NextDose: A web-based Bayesian dose forecasting tool

Last updated 29 August 2023

Voriconazole

NextDose models are provided based on three published models (Pascual, Csajka et al. 2012, Dolton, Mikus et al. 2014, McDougall, Martin et al. 2016). A fourth model (Holford) was developed by pooling data from Pascual et al. (Pascual, Csajka et al. 2012) and Dolton et al. (Dolton, Mikus et al. 2014).

Visual predictive checks of the Pascual and Dolton models agree well with the pooled data set observations. The visual predictive check of the McDougall model does not agree which raises doubts about the suitability of the McDougall model (the implementation of the published McDougall model was verified with the author) (Holford 2017).

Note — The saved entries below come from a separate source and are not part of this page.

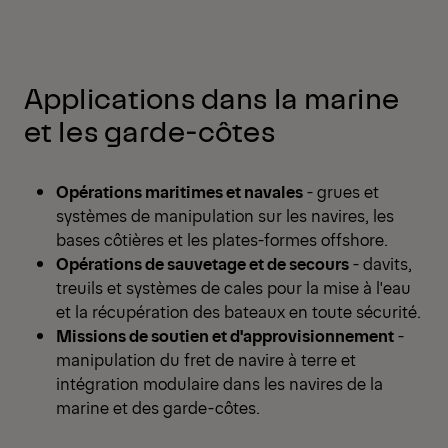
Applications dans la marine
et les garde-côtes
Opérations maritimes et navales
- grues et
systèmes de manipulation sur les navires, les
bases côtières et les plates-formes offshore.
Opérations de sauvetage et de secours
- davits,
treuils et systèmes de cales pour la mise à l'eau
et la récupération des bateaux en toute sécurité.
Missions de soutien et d'approvisionnement
-
manipulation du fret de navire à terre et
intégration modulaire dans les navires de la
marine et des garde-côtes.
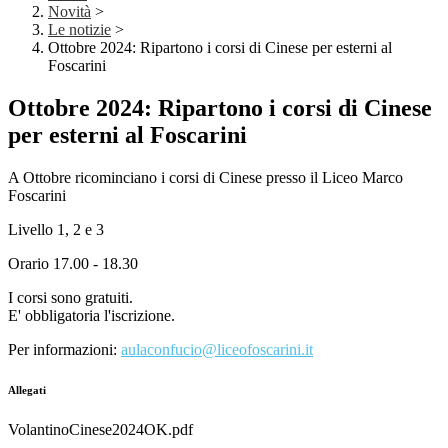
Novità
>
Le notizie
>
Ottobre 2024: Ripartono i corsi di Cinese per esterni al
Foscarini
Ottobre 2024: Ripartono i corsi di Cinese
per esterni al Foscarini
A Ottobre ricominciano i corsi di Cinese presso il Liceo Marco
Foscarini
Livello 1, 2 e 3
Orario 17.00 - 18.30
I corsi sono gratuiti.
E' obbligatoria l'iscrizione.
Per informazioni:
aulaconfucio@liceofoscarini.it
Allegati
VolantinoCinese2024OK.pdf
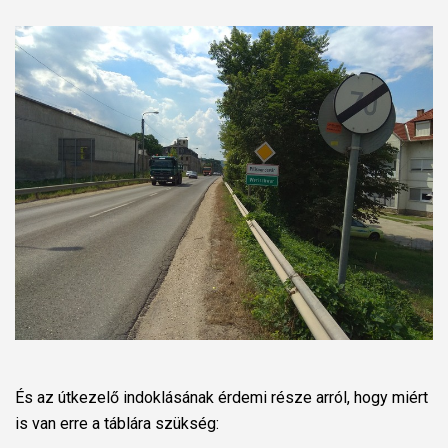
És az útkezelő indoklásának érdemi része arról, hogy miért
is van erre a táblára szükség:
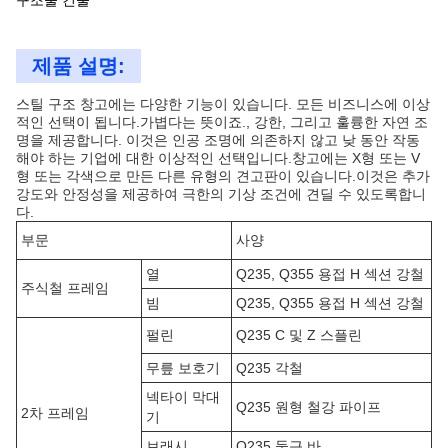
구조물 건물
제품 설명:
스틸 구조 창고에는 다양한 기능이 있습니다. 모든 비즈니스에 이상
적인 선택이 됩니다.가볍다는 뜻이죠., 강한, 그리고 훌륭한 자연 조
명을 제공합니다. 이것은 인공 조명에 의존하지 않고 낮 동안 작동
해야 하는 기업에 대한 이상적인 선택입니다.창고에는 X형 또는 V
형 또는 각색으로 만든 다른 유형의 견고판이 있습니다.이것은 추가
강도와 안정성을 제공하여 극한의 기상 조건에 견딜 수 있도록합니
다.
부문
사양
열
Q235, Q355 용접 H 섹션 강철
주식철 프레임
빔
Q235, Q355 용접 H 섹션 강철
펄린
Q235 C 및 Z 스플린
무릎 보호기
Q235 각철
넥타이 막대
Q235 원형 철강 파이프
2차 프레임
기
브래시
Q235 둥근 바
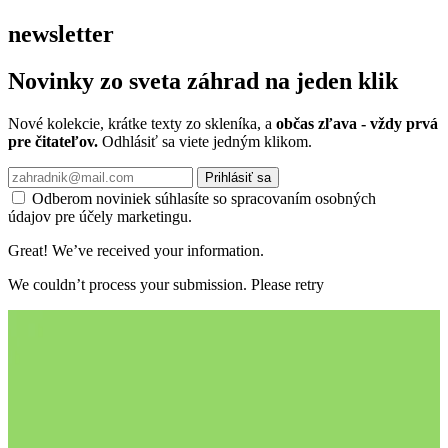
newsletter
Novinky zo sveta záhrad na jeden klik
Nové kolekcie, krátke texty zo skleníka, a
občas zľava - vždy prvá
pre čitateľov.
Odhlásiť sa viete jedným klikom.
Prihlásiť sa
Odberom noviniek súhlasíte so spracovaním osobných
údajov pre účely marketingu.
Great! We’ve received your information.
We couldn’t process your submission. Please retry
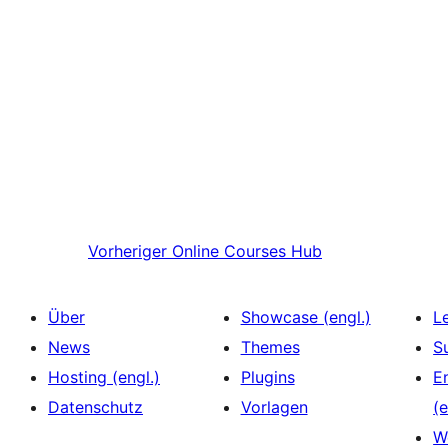
Vorheriger
Online Courses Hub
Über
Showcase (engl.)
L
News
Themes
S
Hosting (engl.)
Plugins
E
Datenschutz
Vorlagen
(e
W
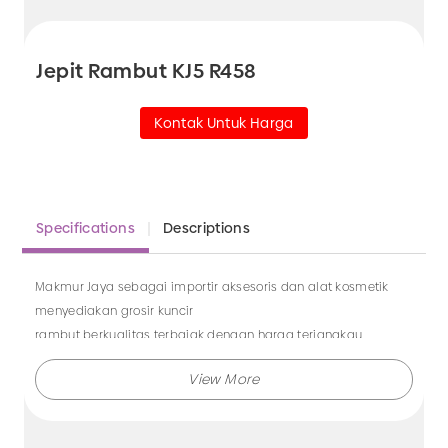
Jepit Rambut KJ5 R458
Kontak Untuk Harga
Specifications
Descriptions
Makmur Jaya sebagai importir aksesoris dan alat kosmetik
menyediakan grosir kuncir
rambut berkualitas terbaiak dengan harga terjangkau.
Tersedia juga aksesoris jilbab, kuas eyeshadow,
aksesoris rambut anak dan masih banyak lagi.
Tunggu apa lagi?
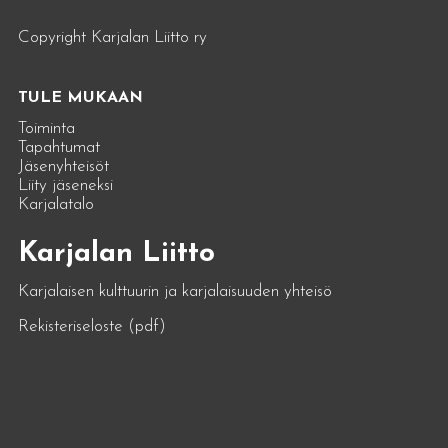
Copyright Karjalan Liitto ry
TULE MUKAAN
Toiminta
Tapahtumat
Jäsenyhteisöt
Liity jäseneksi
Karjalatalo
Karjalan Liitto
Karjalaisen kulttuurin ja karjalaisuuden yhteisö
Rekisteriseloste (pdf)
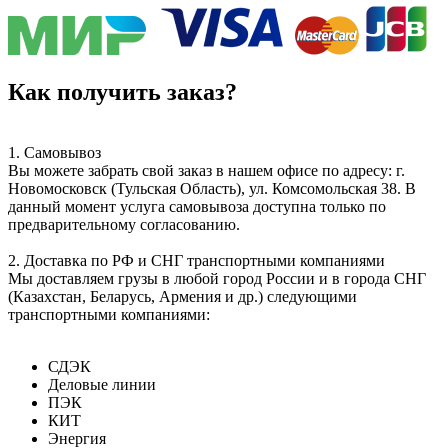
Как получить заказ?
1. Самовывоз
Вы можете забрать свой заказ в нашем офисе по адресу: г.
Новомосковск (Тульская Область), ул. Комсомольская 38. В
данный момент услуга самовывоза доступна только по
предварительному согласованию.
2. Доставка по РФ и СНГ транспортными компаниями
Мы доставляем грузы в любой город России и в города СНГ
(Казахстан, Беларусь, Армения и др.) следующими
транспортными компаниями:
СДЭК
Деловые линии
ПЭК
КИТ
Энергия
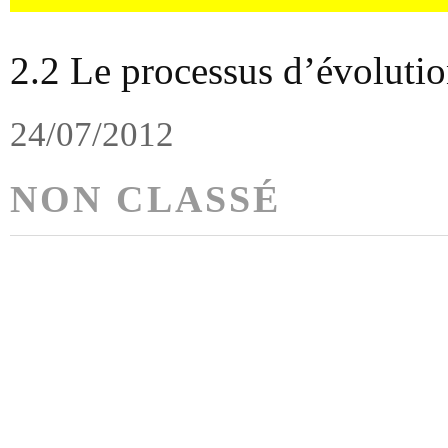
2.2 Le processus d’évolutio
24/07/2012
NON CLASSÉ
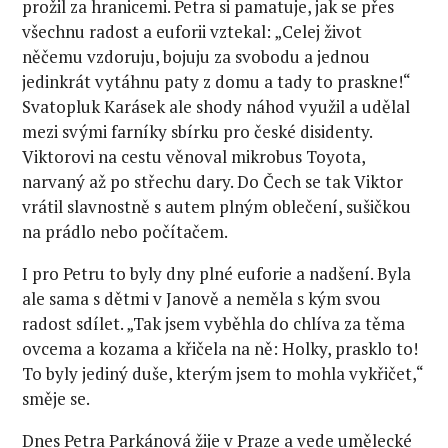
prožil za hranicemi. Petra si pamatuje, jak se přes
všechnu radost a euforii vztekal: „Celej život
něčemu vzdoruju, bojuju za svobodu a jednou
jedinkrát vytáhnu paty z domu a tady to praskne!“
Svatopluk Karásek ale shody náhod využil a udělal
mezi svými farníky sbírku pro české disidenty.
Viktorovi na cestu věnoval mikrobus Toyota,
narvaný až po střechu dary. Do Čech se tak Viktor
vrátil slavnostně s autem plným oblečení, sušičkou
na prádlo nebo počítačem.
I pro Petru to byly dny plné euforie a nadšení. Byla
ale sama s dětmi v Janově a neměla s kým svou
radost sdílet. „Tak jsem vyběhla do chlíva za těma
ovcema a kozama a křičela na ně: Holky, prasklo to!
To byly jediný duše, kterým jsem to mohla vykřičet,“
směje se.
Dnes Petra Parkánová žije v Praze a vede umělecké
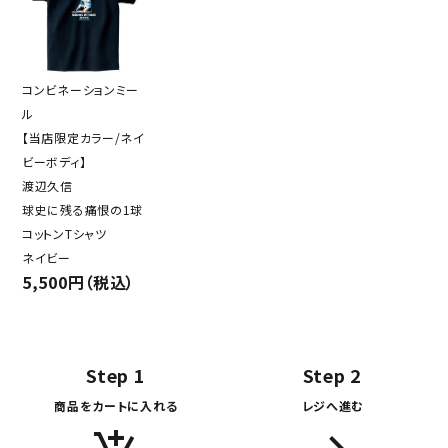
コンビネーションミー
ル
【当店限定カラー/ネイ
ビーボディ】
渡辺久信
球史に残る痛恨の1球
コットンTシャツ
ネイビー
5,500円（税込）
Step 1
Step 2
商品をカートに入れる
レジへ進む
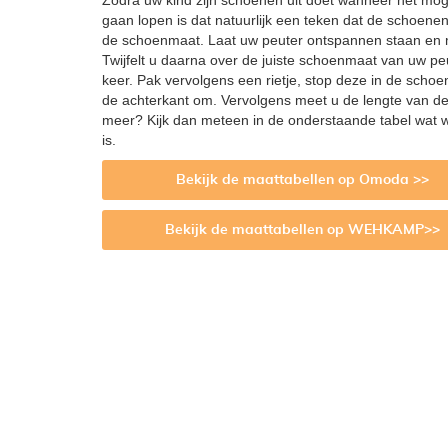
Zodra uw kind zijn schoenen uit doet wanneer het mogel
gaan lopen is dat natuurlijk een teken dat de schoenen
de schoenmaat. Laat uw peuter ontspannen staan en m
Twijfelt u daarna over de juiste schoenmaat van uw 
keer. Pak vervolgens een rietje, stop deze in de sch
de achterkant om. Vervolgens meet u de lengte van de
meer? Kijk dan meteen in de onderstaande tabel wat w
is.
Bekijk de maattabellen op Omoda >>
Bekijk de maattabellen op WEHKAMP>>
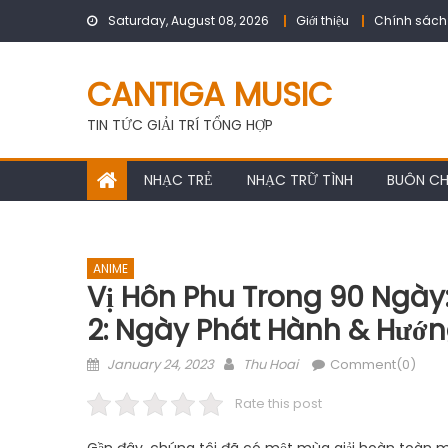
Skip
Saturday, August 08, 2026
Giới thiệu
Chính sách
to
content
CANTIGA MUSIC
TIN TỨC GIẢI TRÍ TỔNG HỢP
NHẠC TRẺ
NHẠC TRỮ TÌNH
BUÔN C
ANIME
Vị Hôn Phu Trong 90 Ngày:
2: Ngày Phát Hành & Hướn
Posted
Author
January 24, 2023
Thu Hoai
Comment(0)
on
Rate this post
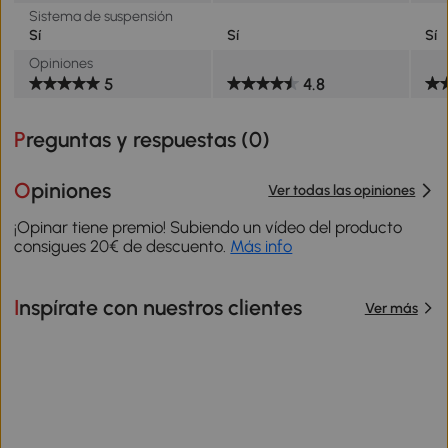
Sistema de suspensión
Sí
Sí
Sí
Opiniones
5
4.8
Preguntas y respuestas (
0
)
Opiniones
Ver todas las opiniones
¡Opinar tiene premio! Subiendo un vídeo del producto
consigues 20€ de descuento.
Más info
Inspírate con nuestros clientes
Ver más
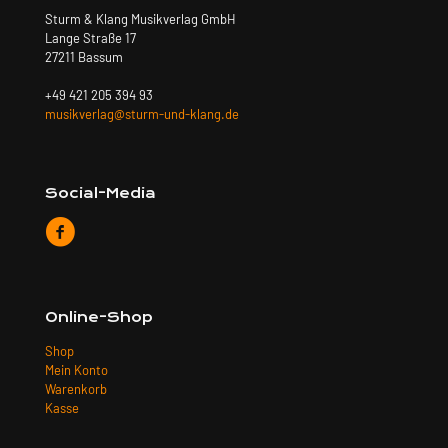
Sturm & Klang Musikverlag GmbH
Lange Straße 17
27211 Bassum
+49 421 205 394 93
musikverlag@sturm-und-klang.de
Social-Media
Online-Shop
Shop
Mein Konto
Warenkorb
Kasse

Pascual propose first-order elimination (‘linear’) while Dolton used a mixed-order elimination model (‘non-linear’). The Holford model derived from the pooled data assumes first-order elimination without any clear evidence to support mixed-order elimination. However, the question of the elimination mechanism remains poorly answered.

Many covariates have been proposed as a predictor of voriconazole elimination. Drug interactions have a clear effect by induction or inhibition of metabolism. Pascual et al. proposed a categorical cholestasis grade 3 cholestasis criterion (alkaline phosphatase and/or gamma glutamyl transferase >20 times the upper limit of the reference value). An increased in total bilirubin has been correlated with lower clearance but the quantitative relationship was not defined (Tang, Yan et al. 2021).

The Holford 2016 voriconazole model was developed in adults but uses allometric scaling with normal fat mass to account for body size. This means it would be reasonable to use this model in children down to the age of 2 years because maturation of clearance is expected to approach adult values before 2 years of post-natal (Anderson and Holford 2013).

The models should be used with caution in neonates and infants less than 2 years old. The time course of maturation of voriconazole could not be estimated from the adult data used to develop the model but nevertheless maturation is included in the Holford 2016 model with the use of a typical value of 48 weeks for the maturation half-life and a Hill steepness factor of 3.

Target Concentration

The target type for voriconazole, like many anti-infective agents, is not uniformly agreed. The default target type, proposed by NextDose, is commonly suggested (AUC₂₄/MIC) with a target of 100 h (equivalent to an average steady state concentration of 4.17 mg/L). Trough concentration targets should be used with caution.

Anderson, B. J. and N. H. Holford (2013). "Understanding dosing: children are small adults, neonates are immature children." Arch Dis Child 98(9): 737-744.

Dolton, M. J., G. Mikus, J. Weiss, J. E. Ray and A. J. McLachlan (2014). "Understanding variability with voriconazole using a population pharmacokinetic approach: implications for optimal dosing." J Antimicrob Chemother 69(6): 1633-1641.

Holford, N. H. G. (2017). "NextDose – A web based dosing tool – Development version 2017." PAGANZ 2017 https://www.paganz.org/abstracts/nextdose-a-web-based-dosing-tool-development-version-2017/ Accessed 20 Feb 2017.

McDougall, D. A., J. Martin, E. G. Playford and B. Green (2016). "Determination of a suitable voriconazole pharmacokinetic model for personalised dosing." J Pharmacokinet Pharmacodyn 43(2): 165-177.

Pascual, A., C. Csajka, T. Buclin, S. Bolay, J. Bille, T. Calandra and O. Marchetti (2012). "Challenging recommended oral and intravenous voriconazole doses for improved efficacy and safety: population pharmacokinetics-based analysis of adult patients with invasive fungal infections." Clin Infect Dis 55(3): 381-390.

Tang, D., M. Yan, B.-l. Song, Y.-c. Zhao, Y.-w. Xiao, F. Wang, W. Liang, B.-k. Zhang, X.-j. Chen, J.-j. Zou, Y. Tian, W.-l. Wang, Y.-f. Jiang, G.-z. Gong, M. Zhang and D.-x. Xiang (2021). "Population pharmacokinetics, safety and dosing optimization of voriconazole in patients with liver dysfunction: A prospective observational study." British Journal of Clinical Pharmacology 87(4): 1890-1902.